There once was a genre called "boyband". This genre ruled the land, competing with the best of the rap and the rock scene for the number one spot on the billboards. However, the reign of the boyband was soon cut short, as all of their avid listeners found out through the grapevine that at least one member of every boyband was a homosexual. Thus, the boyband faded into obscurity, and was never heard from again. Until now.

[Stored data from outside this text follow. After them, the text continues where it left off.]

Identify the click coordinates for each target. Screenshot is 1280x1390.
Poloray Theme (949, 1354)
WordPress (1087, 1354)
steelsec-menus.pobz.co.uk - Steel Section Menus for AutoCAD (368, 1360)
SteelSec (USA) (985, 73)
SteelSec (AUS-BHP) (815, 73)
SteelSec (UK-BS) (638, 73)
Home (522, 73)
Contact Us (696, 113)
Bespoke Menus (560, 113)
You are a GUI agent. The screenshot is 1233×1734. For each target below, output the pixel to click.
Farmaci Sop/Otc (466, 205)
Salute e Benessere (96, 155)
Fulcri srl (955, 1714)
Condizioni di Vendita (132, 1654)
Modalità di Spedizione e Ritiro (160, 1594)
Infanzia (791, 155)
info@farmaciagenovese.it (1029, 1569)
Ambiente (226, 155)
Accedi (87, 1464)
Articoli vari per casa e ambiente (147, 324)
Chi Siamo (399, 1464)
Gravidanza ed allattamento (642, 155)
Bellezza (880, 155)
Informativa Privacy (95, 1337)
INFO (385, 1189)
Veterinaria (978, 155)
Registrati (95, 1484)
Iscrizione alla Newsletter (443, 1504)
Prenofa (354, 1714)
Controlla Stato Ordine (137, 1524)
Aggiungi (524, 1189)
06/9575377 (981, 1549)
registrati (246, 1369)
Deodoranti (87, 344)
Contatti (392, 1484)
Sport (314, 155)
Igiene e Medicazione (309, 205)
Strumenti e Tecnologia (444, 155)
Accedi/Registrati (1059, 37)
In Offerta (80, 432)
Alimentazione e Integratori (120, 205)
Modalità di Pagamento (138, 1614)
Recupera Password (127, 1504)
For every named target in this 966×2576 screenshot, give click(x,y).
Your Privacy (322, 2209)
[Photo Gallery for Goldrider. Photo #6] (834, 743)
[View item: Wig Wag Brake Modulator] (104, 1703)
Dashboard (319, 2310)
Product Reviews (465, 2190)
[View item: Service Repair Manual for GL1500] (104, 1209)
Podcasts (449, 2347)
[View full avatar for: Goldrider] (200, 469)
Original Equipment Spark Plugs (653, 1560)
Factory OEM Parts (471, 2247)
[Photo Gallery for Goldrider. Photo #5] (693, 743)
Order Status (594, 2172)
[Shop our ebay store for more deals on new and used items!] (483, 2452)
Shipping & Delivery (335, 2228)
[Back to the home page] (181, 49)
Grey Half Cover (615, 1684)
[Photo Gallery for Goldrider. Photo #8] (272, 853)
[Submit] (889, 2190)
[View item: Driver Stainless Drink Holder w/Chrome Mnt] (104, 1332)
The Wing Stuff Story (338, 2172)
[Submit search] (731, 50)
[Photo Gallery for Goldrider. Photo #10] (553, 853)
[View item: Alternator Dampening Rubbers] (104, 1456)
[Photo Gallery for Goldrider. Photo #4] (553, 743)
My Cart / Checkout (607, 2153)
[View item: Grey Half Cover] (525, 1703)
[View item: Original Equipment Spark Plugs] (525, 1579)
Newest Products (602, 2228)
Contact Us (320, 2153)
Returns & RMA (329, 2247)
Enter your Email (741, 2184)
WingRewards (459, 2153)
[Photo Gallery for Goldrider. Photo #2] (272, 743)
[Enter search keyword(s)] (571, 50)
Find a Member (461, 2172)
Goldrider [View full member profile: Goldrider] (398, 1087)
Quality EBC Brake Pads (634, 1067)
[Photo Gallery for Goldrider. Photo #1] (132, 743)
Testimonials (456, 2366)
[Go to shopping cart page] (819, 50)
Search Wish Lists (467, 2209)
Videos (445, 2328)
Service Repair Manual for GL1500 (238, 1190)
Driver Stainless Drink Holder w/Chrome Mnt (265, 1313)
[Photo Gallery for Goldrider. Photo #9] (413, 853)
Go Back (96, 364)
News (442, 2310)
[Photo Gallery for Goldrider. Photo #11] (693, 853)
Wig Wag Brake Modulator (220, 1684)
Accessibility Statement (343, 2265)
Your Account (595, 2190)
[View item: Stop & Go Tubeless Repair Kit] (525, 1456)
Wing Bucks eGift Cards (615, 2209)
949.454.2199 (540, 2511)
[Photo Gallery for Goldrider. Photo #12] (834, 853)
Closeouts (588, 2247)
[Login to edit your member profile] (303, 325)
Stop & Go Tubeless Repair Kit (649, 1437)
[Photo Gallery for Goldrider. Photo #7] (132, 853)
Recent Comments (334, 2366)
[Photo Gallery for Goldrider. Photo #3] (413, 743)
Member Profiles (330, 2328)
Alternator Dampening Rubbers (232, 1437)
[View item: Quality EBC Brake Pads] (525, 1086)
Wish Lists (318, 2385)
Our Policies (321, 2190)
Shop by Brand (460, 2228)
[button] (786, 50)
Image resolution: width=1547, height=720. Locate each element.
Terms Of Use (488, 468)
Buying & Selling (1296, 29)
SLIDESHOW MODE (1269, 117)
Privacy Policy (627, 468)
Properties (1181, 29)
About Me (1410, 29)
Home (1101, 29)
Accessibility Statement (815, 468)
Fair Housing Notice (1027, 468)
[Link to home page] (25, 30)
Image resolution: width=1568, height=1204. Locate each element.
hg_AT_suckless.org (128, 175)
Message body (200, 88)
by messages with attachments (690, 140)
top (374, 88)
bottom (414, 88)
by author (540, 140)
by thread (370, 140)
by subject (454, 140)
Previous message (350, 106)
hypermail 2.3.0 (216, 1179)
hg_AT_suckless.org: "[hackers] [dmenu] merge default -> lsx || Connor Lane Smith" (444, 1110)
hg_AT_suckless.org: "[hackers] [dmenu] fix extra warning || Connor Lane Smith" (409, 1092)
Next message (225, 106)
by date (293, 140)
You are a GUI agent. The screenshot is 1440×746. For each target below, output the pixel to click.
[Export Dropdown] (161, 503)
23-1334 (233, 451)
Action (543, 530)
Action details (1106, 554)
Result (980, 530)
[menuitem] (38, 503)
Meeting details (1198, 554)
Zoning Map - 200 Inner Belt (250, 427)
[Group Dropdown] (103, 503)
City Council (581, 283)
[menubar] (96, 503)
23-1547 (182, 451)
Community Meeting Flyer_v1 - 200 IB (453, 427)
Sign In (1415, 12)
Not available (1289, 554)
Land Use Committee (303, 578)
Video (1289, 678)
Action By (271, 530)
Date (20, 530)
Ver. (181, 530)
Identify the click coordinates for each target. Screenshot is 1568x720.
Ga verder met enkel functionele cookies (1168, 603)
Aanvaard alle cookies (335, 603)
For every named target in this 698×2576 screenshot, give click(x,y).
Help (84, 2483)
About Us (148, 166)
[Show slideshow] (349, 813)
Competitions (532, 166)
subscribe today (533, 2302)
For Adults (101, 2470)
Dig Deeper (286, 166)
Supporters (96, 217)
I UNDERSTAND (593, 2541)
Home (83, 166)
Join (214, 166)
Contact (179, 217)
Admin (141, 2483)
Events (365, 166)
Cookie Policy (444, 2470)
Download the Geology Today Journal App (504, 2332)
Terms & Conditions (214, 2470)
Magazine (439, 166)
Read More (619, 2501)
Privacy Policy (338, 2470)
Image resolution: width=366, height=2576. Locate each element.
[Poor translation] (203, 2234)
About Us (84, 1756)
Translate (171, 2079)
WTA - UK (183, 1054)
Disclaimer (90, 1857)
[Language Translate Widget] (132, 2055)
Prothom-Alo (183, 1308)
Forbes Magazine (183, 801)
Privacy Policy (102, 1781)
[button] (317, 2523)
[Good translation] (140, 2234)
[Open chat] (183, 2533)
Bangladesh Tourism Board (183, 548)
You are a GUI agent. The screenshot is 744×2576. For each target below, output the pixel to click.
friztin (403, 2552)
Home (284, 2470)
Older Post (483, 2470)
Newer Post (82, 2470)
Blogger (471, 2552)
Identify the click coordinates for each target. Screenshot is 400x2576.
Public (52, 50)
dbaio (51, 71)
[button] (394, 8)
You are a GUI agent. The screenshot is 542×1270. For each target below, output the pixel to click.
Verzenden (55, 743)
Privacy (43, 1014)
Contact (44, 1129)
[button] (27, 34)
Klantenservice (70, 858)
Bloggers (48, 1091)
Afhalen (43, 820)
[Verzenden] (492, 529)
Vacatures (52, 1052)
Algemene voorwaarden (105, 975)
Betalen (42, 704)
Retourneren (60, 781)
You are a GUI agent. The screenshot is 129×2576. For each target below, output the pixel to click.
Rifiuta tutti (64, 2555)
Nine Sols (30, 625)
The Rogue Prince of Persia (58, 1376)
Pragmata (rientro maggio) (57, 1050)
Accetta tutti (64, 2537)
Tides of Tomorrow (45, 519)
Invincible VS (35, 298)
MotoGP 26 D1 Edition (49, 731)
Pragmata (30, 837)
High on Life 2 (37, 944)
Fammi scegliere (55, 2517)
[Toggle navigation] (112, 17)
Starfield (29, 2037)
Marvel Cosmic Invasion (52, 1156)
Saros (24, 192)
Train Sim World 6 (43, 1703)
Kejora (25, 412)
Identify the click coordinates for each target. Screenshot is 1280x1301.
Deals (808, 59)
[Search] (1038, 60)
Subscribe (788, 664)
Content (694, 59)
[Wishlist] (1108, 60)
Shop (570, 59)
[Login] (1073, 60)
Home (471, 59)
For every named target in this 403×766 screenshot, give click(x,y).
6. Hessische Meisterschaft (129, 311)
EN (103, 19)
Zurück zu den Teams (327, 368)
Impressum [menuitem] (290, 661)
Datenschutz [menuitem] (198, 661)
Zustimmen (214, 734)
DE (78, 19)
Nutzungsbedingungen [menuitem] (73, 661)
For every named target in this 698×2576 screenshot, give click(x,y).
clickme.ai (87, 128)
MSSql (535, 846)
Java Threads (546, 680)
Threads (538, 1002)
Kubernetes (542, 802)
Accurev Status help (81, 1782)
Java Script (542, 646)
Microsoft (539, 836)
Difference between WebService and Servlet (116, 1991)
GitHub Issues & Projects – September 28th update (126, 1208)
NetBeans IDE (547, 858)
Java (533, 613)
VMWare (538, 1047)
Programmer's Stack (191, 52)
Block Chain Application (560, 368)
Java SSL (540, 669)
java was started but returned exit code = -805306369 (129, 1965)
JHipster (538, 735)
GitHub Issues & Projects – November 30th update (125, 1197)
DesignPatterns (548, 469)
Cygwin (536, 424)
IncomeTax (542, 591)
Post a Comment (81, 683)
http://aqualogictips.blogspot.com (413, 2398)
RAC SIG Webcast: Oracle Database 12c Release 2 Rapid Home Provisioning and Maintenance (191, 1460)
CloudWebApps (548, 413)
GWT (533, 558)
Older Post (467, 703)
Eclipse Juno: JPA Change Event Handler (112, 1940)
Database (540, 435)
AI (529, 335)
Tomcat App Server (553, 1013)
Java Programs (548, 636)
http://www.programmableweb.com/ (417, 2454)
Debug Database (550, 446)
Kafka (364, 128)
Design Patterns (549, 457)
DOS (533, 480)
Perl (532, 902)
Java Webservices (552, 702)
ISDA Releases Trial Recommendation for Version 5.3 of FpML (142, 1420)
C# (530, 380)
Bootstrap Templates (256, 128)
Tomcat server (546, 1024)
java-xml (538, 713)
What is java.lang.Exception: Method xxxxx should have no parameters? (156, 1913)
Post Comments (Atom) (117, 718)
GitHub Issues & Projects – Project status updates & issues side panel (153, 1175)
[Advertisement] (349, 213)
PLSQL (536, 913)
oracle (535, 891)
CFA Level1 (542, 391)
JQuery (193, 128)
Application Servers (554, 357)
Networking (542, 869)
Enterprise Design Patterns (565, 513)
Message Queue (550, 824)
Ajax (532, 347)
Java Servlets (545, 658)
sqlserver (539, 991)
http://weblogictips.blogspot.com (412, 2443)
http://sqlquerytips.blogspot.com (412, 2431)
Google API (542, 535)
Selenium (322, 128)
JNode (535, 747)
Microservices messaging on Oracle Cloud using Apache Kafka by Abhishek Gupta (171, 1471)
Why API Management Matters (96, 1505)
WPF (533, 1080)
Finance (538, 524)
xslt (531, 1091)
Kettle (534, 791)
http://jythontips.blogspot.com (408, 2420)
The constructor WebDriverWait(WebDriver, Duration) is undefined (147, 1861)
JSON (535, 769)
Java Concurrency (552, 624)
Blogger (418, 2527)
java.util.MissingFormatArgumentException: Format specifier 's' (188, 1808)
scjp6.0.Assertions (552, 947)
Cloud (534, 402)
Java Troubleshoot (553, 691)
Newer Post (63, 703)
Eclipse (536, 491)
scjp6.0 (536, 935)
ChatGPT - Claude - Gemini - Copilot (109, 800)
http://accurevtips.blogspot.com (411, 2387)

Hawthorne Heights and every other band that sounds like Hawthorne Heights (the entire modern "rock" scene)is basically just a new iteration of the boyband. Some record producer decided to put a guitar in each of their hands and let them write their own lyrics, which consists of crying over girlfriends that dumped them their sophomore year of high school. These angsty retro-boybands make me want to go on a baby-punching tangent, with their inane songs about minor, pre-adulthood grievances, and the band members trying to look soulful on every damned album cover and on the front of every damned teeny-bop magazine.

Stop crying in your music, or I'll rip off your twiggy little goth-emo arms and give you a vicious gouging with your own black fingernails. That'll sure as hell give you spineless pricks something to cry about.
Fuck Hawthorne Heights. Hawthorne Heights sucks.

Listen to Korn, or Slipknot, or.....actually, just kill yourselves. For real this time.